Bisher habe ich folgendes zusammengestellt: 
NETGEAR GS316-100PES Unmanaged Gigabit Switch schwarz: Amazon.de: Computer & Zubehor - 16-Port-Switch 19" von Netgear
BIGtec Patchpanel 24-Port Cat6 RJ45 48,3 cm: Amazon.de: Elektronik - 24-Port-Patchpanel 19"
9 HE 19 Zoll - 19" Wandschrank - Serverschrank: Amazon.de: Computer & Zubehor - 19" Netzwerkschrank

Dazu suche ich jetzt, wie gesagt, einen Router (es sei denn, der vom Provider zur Verfügung gestellte Router würde ausreichen, aber das bezweifle ich ), und bei den WLAN-APs bin ich mir auch noch nicht sicher. Mir wurde im anderen Thread Ubiquiti empfohlen, was ist davon zu halten?


----------



## derGronf (6. März 2018)

*AW: LAN-Verkabelung und WLAN(-Mesh) in groÃŸem Haus...?*

Hallo MF13,

ich halte es für sinnvoll, in jedem Raum mindestens 2 Lan-Aschlüsse zu planen. Wer weiß, wie die Rüume in 10 Jahren benutzt werden sollen. Auch sollte man sich für schon geplante Räume, Wohnzimmer, Gästezimmer usw. noch Orte überlegen, die nach Umräumarbeiten für Fernseher und sowas genutzt werden können. Kabel hinbringen. Wer weiß, wie umgestellt wird? Du musst nicht alle Anschlüsse auch auflegen. Einfach patchen und erst rangieren, wenn du die Anschlüsse brauchst. Nen Patch-Feld ist die geringste Ausgabe.
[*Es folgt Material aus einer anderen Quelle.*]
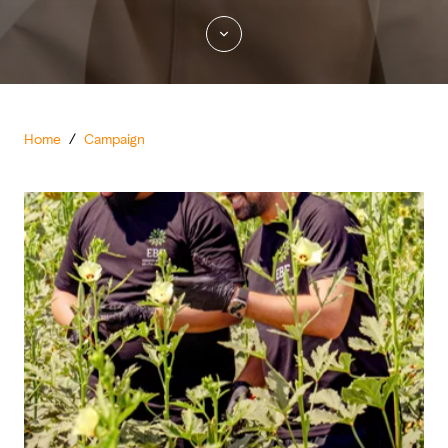
Home
/
Campaign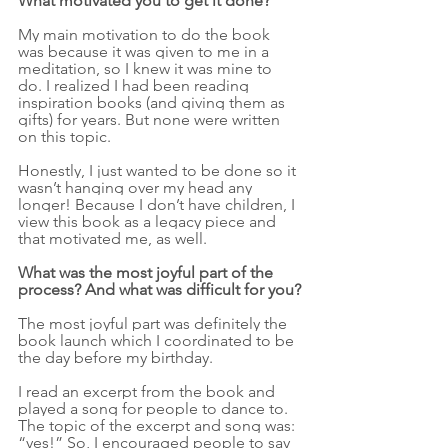
What motivated you to get it done?
My main motivation to do the book 
was because it was given to me in a 
meditation, so I knew it was mine to 
do. I realized I had been reading 
inspiration books (and giving them as 
gifts) for years. But none were written 
on this topic.
Honestly, I just wanted to be done so it 
wasn’t hanging over my head any 
longer! Because I don’t have children, I 
view this book as a legacy piece and 
that motivated me, as well.
What was the most joyful part of the 
process? And what was difficult for you?
The most joyful part was definitely the 
book launch which I coordinated to be 
the day before my birthday. 
I read an excerpt from the book and 
played a song for people to dance to. 
The topic of the excerpt and song was: 
“yes!” So, I encouraged people to say 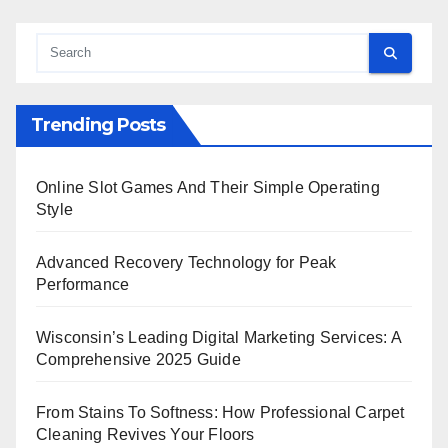
Trending Posts
Online Slot Games And Their Simple Operating
Style
Advanced Recovery Technology for Peak
Performance
Wisconsin’s Leading Digital Marketing Services: A
Comprehensive 2025 Guide
From Stains To Softness: How Professional Carpet
Cleaning Revives Your Floors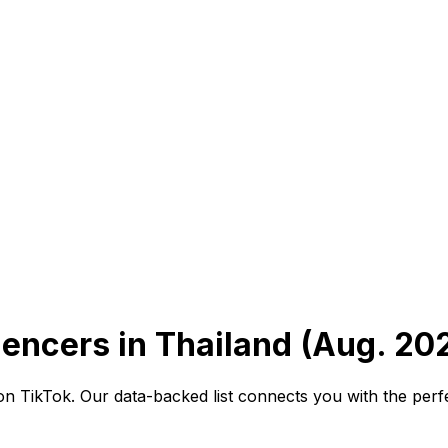
uencers in Thailand (Aug. 20
 TikTok. Our data-backed list connects you with the perfect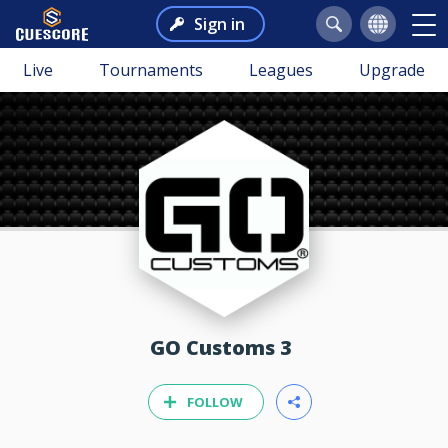
Sign in
Live
Tournaments
Leagues
Upgrade
GO Customs 3
FOLLOW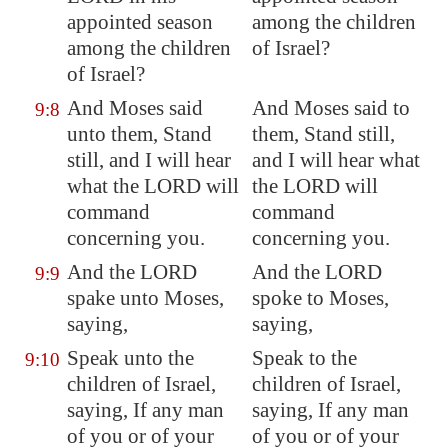
appointed season
among the children
among the children
of Israel?
of Israel?
And Moses said
And Moses said to
9:8
unto them, Stand
them, Stand still,
still, and I will hear
and I will hear what
what the LORD will
the LORD will
command
command
concerning you.
concerning you.
And the LORD
And the LORD
9:9
spake unto Moses,
spoke to Moses,
saying,
saying,
Speak unto the
Speak to the
9:10
children of Israel,
children of Israel,
saying, If any man
saying, If any man
of you or of your
of you or of your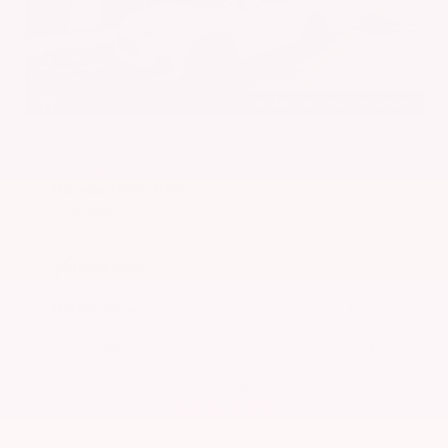
EXTERIOR
INTERIOR
Platinum White Pearl
Gray
Used 2024
Honda HR-V EX-L
Mileage
74,397
Market Value
$26,300
Savings
- $2,900
Admin Fee
+$425
OUR PRICE
$23,825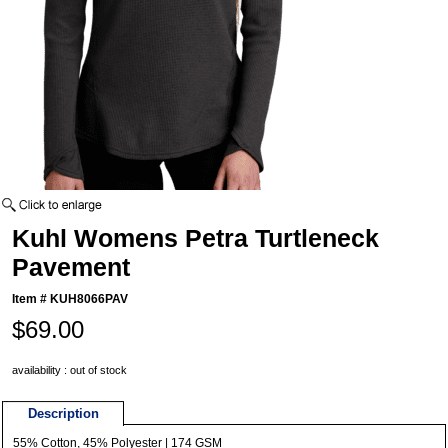
Kuhl Womens Petra Turtleneck
Pavement
Item #
KUH8066PAV
$69.00
availability : out of stock
Description
55% Cotton, 45% Polyester | 174 GSM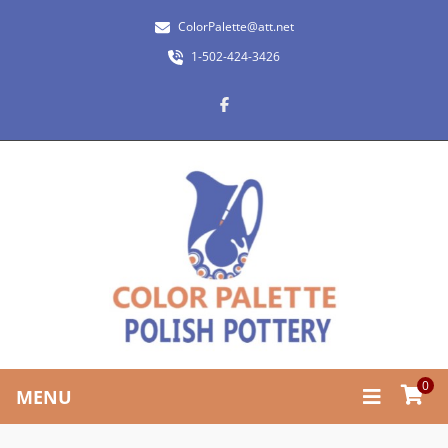
ColorPalette@att.net
1-502-424-3426
0
MENU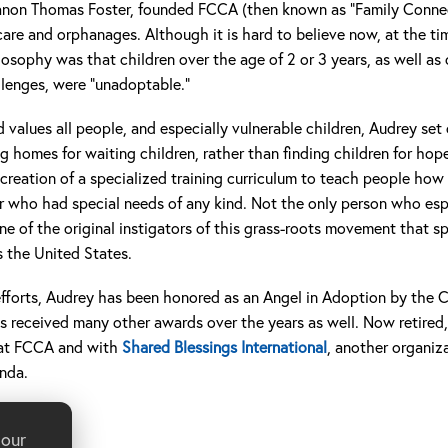
non Thomas Foster, founded FCCA (then known as “Family Connect
 care and orphanages. Although it is hard to believe now, at the 
losophy was that children over the age of 2 or 3 years, as well as 
llenges, were “unadoptable.”
d values all people, and especially vulnerable children, Audrey set
g homes for waiting children, rather than finding children for hop
e creation of a specialized training curriculum to teach people ho
r who had special needs of any kind. Not the only person who esp
e of the original instigators of this grass-roots movement that 
s the United States.
s efforts, Audrey has been honored as an Angel in Adoption by the 
as received many other awards over the years as well. Now retired
s at FCCA and with
Shared Blessings International
, another organiz
anda.
 our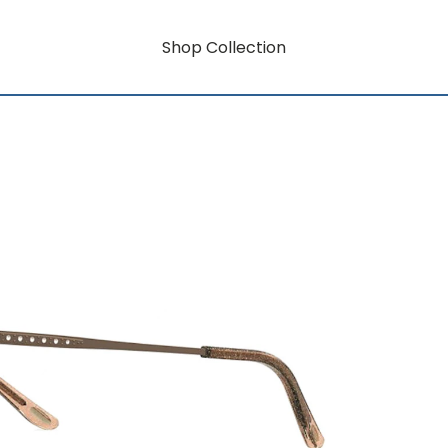
Shop Collection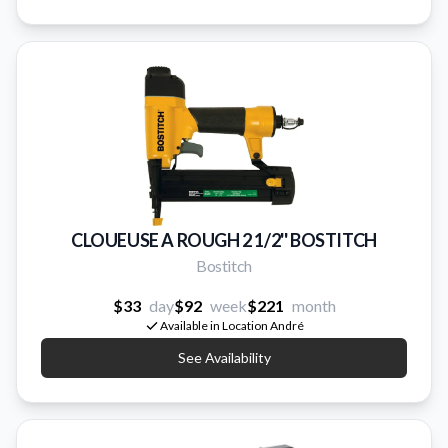
CLOUEUSE A ROUGH 2 1/2'' BOSTITCH
Bostitch
$33
day
$92
week
$221
month
Available in Location André
See Availability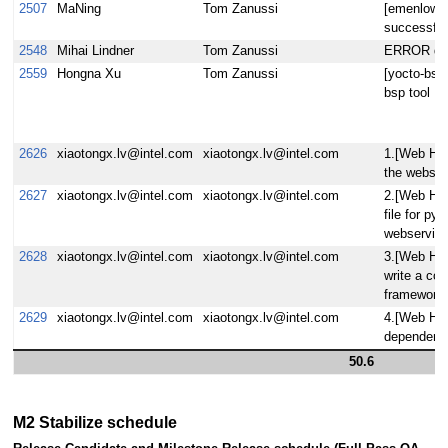
2507
MaNing
Tom Zanussi
[emenlow] 
successful
2548
Mihai Lindner
Tom Zanussi
ERROR drm/
2559
Hongna Xu
Tom Zanussi
[yocto-bsp]
bsp tool
2626
xiaotongx.lv@intel.com
xiaotongx.lv@intel.com
1.[Web Hob
the webserv
2627
xiaotongx.lv@intel.com
xiaotongx.lv@intel.com
2.[Web Ho
file for py
webservice
2628
xiaotongx.lv@intel.com
xiaotongx.lv@intel.com
3.[Web Hob
write a com
framework.
2629
xiaotongx.lv@intel.com
xiaotongx.lv@intel.com
4.[Web Hob
dependency
50.6
M2 Stabilize schedule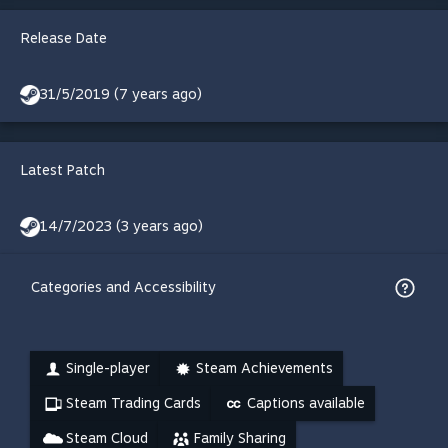
Release Date
31/5/2019 (7 years ago)
Latest Patch
14/7/2023 (3 years ago)
Categories and Accessibility
Single-player
Steam Achievements
Steam Trading Cards
Captions available
Steam Cloud
Family Sharing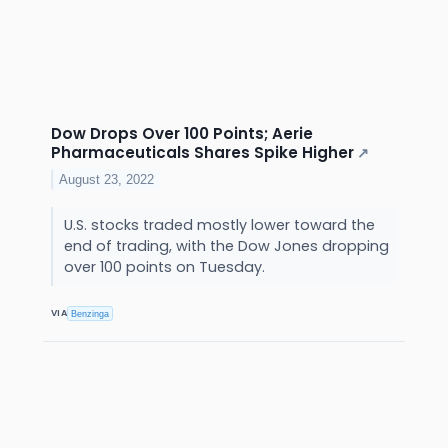
Dow Drops Over 100 Points; Aerie
Pharmaceuticals Shares Spike Higher
↗
August 23, 2022
U.S. stocks traded mostly lower toward the
end of trading, with the Dow Jones dropping
over 100 points on Tuesday.
VIA
Benzinga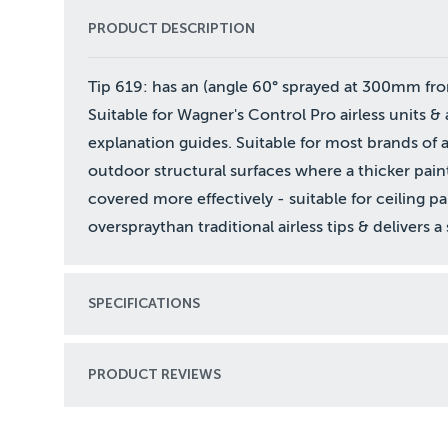
PRODUCT DESCRIPTION
Tip 619: has an (angle 60° sprayed at 300mm from 
Suitable for Wagner's Control Pro airless units & a
explanation guides. Suitable for most brands of ac
outdoor structural surfaces where a thicker pain
covered more effectively - suitable for ceiling p
overspraythan traditional airless tips & delivers 
SPECIFICATIONS
PRODUCT REVIEWS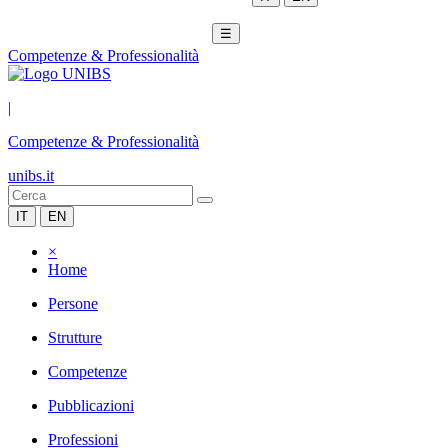
☰
Competenze & Professionalità
|
Competenze & Professionalità
unibs.it
IT
EN
×
Home
Persone
Strutture
Competenze
Pubblicazioni
Professioni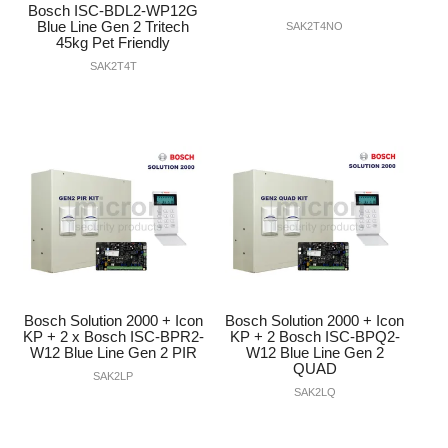
Bosch ISC-BDL2-WP12G
Blue Line Gen 2 Tritech
SAK2T4NO
45kg Pet Friendly
SAK2T4T
Bosch Solution 2000 + Icon
Bosch Solution 2000 + Icon
KP + 2 x Bosch ISC-BPR2-
KP + 2 Bosch ISC-BPQ2-
W12 Blue Line Gen 2 PIR
W12 Blue Line Gen 2
QUAD
SAK2LP
SAK2LQ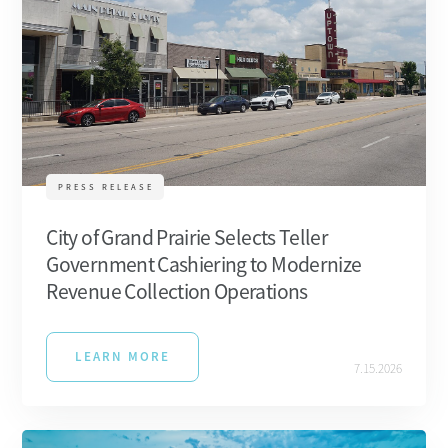
PRESS RELEASE
City of Grand Prairie Selects Teller
Government Cashiering to Modernize
Revenue Collection Operations
LEARN MORE
7.15.2026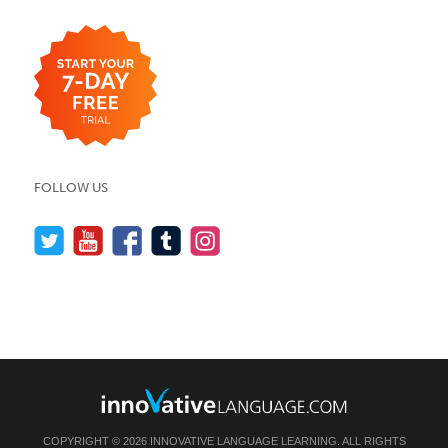
FOLLOW US
COPYRIGHT © 2026 INNOVATIVE LANGUAGE LEARNING. ALL RIGHTS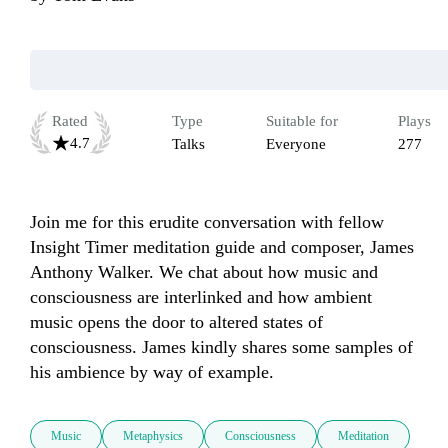
Rated
Type
Suitable for
Plays
4.7
Talks
Everyone
277
Join me for this erudite conversation with fellow 
Insight Timer meditation guide and composer, James 
Anthony Walker. We chat about how music and 
consciousness are interlinked and how ambient 
music opens the door to altered states of 
consciousness. James kindly shares some samples of 
his ambience by way of example.
Music
Metaphysics
Consciousness
Meditation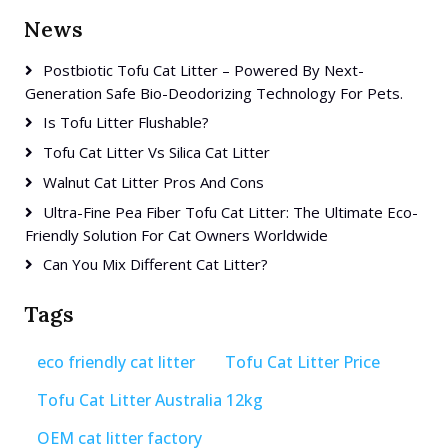
News
Postbiotic Tofu Cat Litter – Powered By Next-
Generation Safe Bio-Deodorizing Technology For Pets.
Is Tofu Litter Flushable?
Tofu Cat Litter Vs Silica Cat Litter
Walnut Cat Litter Pros And Cons
Ultra-Fine Pea Fiber Tofu Cat Litter: The Ultimate Eco-
Friendly Solution For Cat Owners Worldwide
Can You Mix Different Cat Litter?
Tags
eco friendly cat litter
Tofu Cat Litter Price
Tofu Cat Litter Australia 12kg
OEM cat litter factory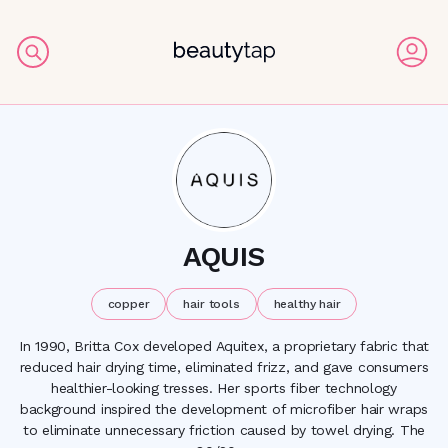
AQUIS
copper
hair tools
healthy hair
In 1990, Britta Cox developed Aquitex, a proprietary fabric that
reduced hair drying time, eliminated frizz, and gave consumers
healthier-looking tresses. Her sports fiber technology
background inspired the development of microfiber hair wraps
to eliminate unnecessary friction caused by towel drying. The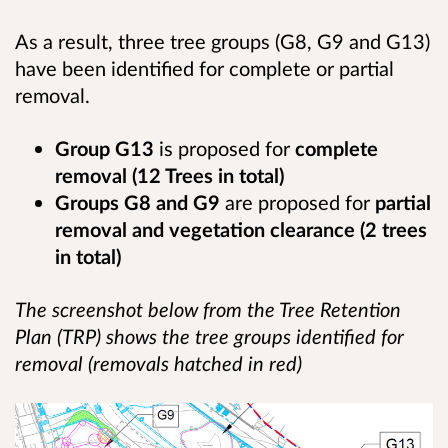
As a result, three tree groups (G8, G9 and G13)
have been identified for complete or partial
removal.
Group G13
is proposed for
complete
removal (12 Trees in total)
Groups G8 and G9
are proposed for
partial
removal and vegetation clearance (2 trees
in total)
The screenshot below from the Tree Retention
Plan (TRP) shows the tree groups identified for
removal (removals hatched in red)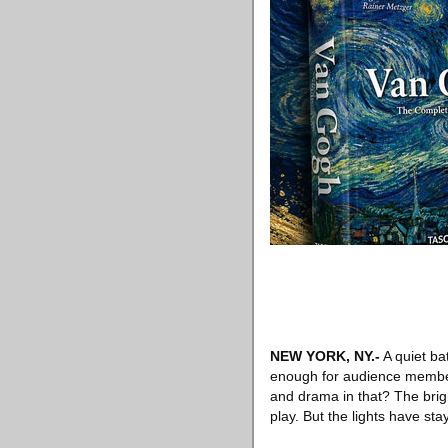
NEW YORK, NY
.-
A quiet bat
enough for audience members
and drama in that? The brig
play. But the lights have sta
Der Router ist ja auch ne Glaubensfrage. Es gibt 19" Router, Netgear, Cisco usw. Die sähen nett aus, sind aber recht teuer. Ich würd ne fritz.box nehmen. Ist aber meine Vorliebe. Und da du das switchen solltest, sind die Anschlüsse am Router nicht so wichtig.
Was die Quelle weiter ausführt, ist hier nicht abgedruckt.